Also, one end of the presser foot lifting lever 87 has a boss surface 87c and a cam surface 87d. In the lowered position shown in FIG. 11, the boss surface 87c of the presser foot lifting lever 87 is slightly vertically spaced apart from a cam follower 85a integrally provided with the presser bar clamp 85 and the presser foot 20 is earthed to the needle plate 1a. On the other hand, in the elevated position shown in FIG. 12, the cam surface 87d of the presser foot lifting lever 87 contacts the cam follower 85a and the presser bar 12 is in the elevated position. At this time, the presser foot moving pulse motor 83 is magnetized in a non-rotating state and the vertical position of the rack form member 81 is maintained. Therefore, the presser spring 86 is compressed, the elasticity of which presses the cam follower 85a to the cam surface 87d. Also, the cam follower 85a presses the presser foot lifting lever 87 counter-clockwise and therefore, the presser foot lifting lever 87 is locked at that position.

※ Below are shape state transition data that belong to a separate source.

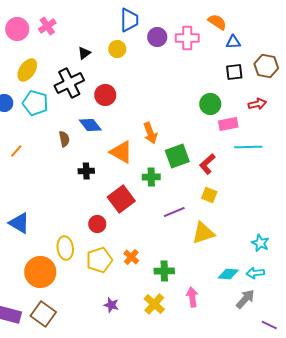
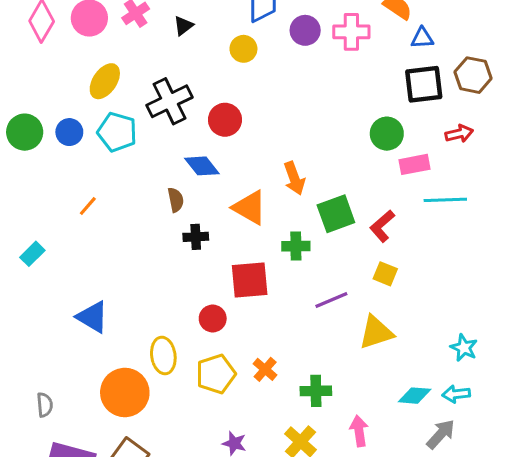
black triangle: (84, 53) -> (183, 26), moved
black square: (234, 72) -> (424, 84), size x1.5
brown semicircle: (64, 139) -> (176, 200), moved
red square: (121, 199) -> (250, 280), turned 32

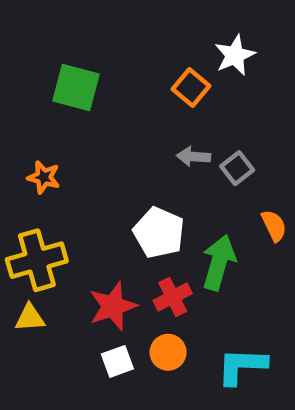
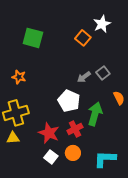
gray arrow: (193, 157) -> (84, 77), moved, turned -40
red star: (113, 306) -> (49, 133), turned -30
white square: (117, 361) -> (51, 157), turned -32

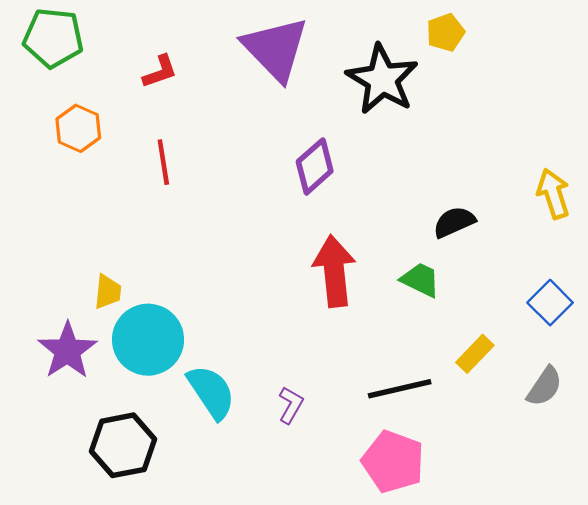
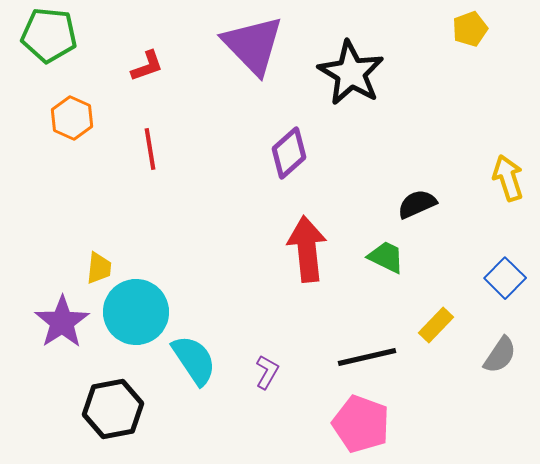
yellow pentagon: (445, 32) -> (470, 29), moved

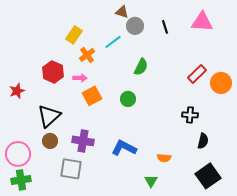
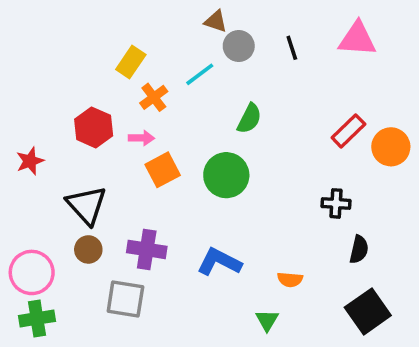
green circle: (128, 99) -> (226, 175), size x1.6
black triangle: (49, 116) -> (87, 205), turned -30

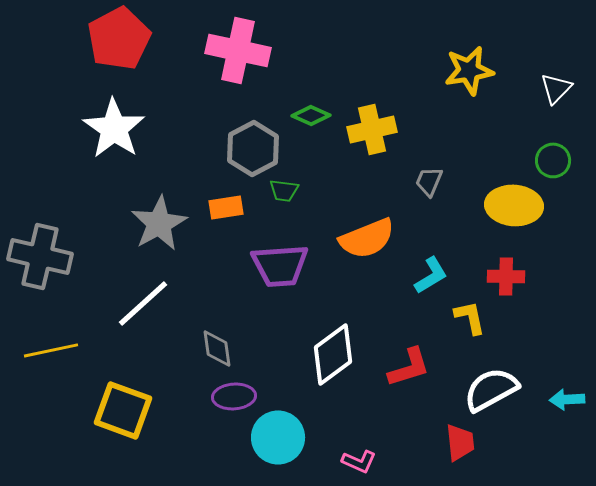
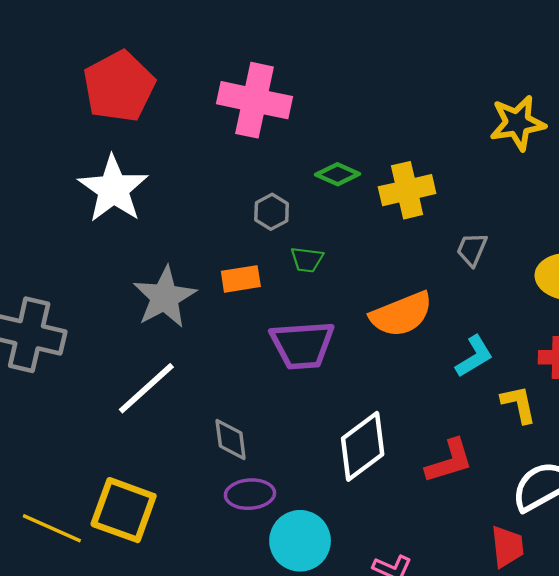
gray hexagon: (253, 148) -> (272, 212), size x0.6
yellow line: (51, 350) -> (52, 528), moved, turned 36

Now, the vertical movement of the presser bar 12 with drive of the presser foot moving pulse motor 83 is explained with reference to FIGS. 13-15. When the presser foot moving pulse motor 83 is driven, the drive power is transmitted to the intermediate gear 84, pinion 84a and vertically moves the rack form member 81. As shown in FIG. 13, when the rack-forming member 81 is elevated and its upper end contacts the stop ring 82 fixed on the upper end of the presser bar 12, presser bar 12 along with the rack-forming member 81 is elevated and consequently, the presser foot 20 is elevated. The elevated position of the presser foot 20 in FIG. 13 is higher than that of FIG. 12 and the elevated position in FIG. 13 hereinafter is considered to be the most elevated position.

When the rack-forming member 81 is lowered from the most elevated position shown in FIG. 13 by the presser foot moving pulse motor 83, the presser spring 86 is compressed downward by the lower end of the rack-forming member 81. Because of this, as shown in FIG. 14, presser bar clamp 85 affixed to the presser bar 12 is compressed downward and the presser foot 20 is disposed in the lowest position contacting the needle plate 1a.

Also, the operation of moving the presser foot 20, manually moved to the elevated position, to the lowest position is as follows. That is, the rack-forming member 81 is elevated to the highest elevated position as shown in FIG. 13 from the vertical position shown in FIG. 12 by driving the presser foot moving pulse motor 83. Then, because the cam follower 85a and the cam surface 87d of the presser foot lifting lever 87 are spaced apart, the presser foot lifting lever 87 is energized clockwise by the coil spring and lowered to the lowered position shown in FIG. 11. After that, by lowering the rack-forming member 81, the presser foot 20 is located in the lowest position.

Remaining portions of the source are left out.